**TASK DETAILS**
From the line containing "blessés et des" down to the final line of the entries below, restate each line word for word and add nothing.

**INPUT FOR THIS TASK**
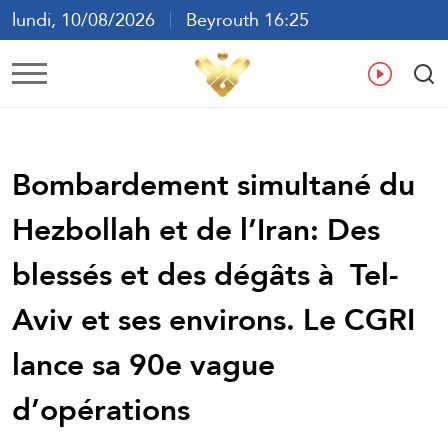
lundi, 10/08/2026
Beyrouth 16:25
ع
En
Fr
Es
Bombardement simultané du
Hezbollah et de l’Iran: Des
blessés et des dégâts à Tel-
Aviv et ses environs. Le CGRI
lance sa 90e vague
d’opérations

**REPLY**
blessés et des dégâts à Tel-
Aviv et ses environs. Le CGRI
lance sa 90e vague
d’opérations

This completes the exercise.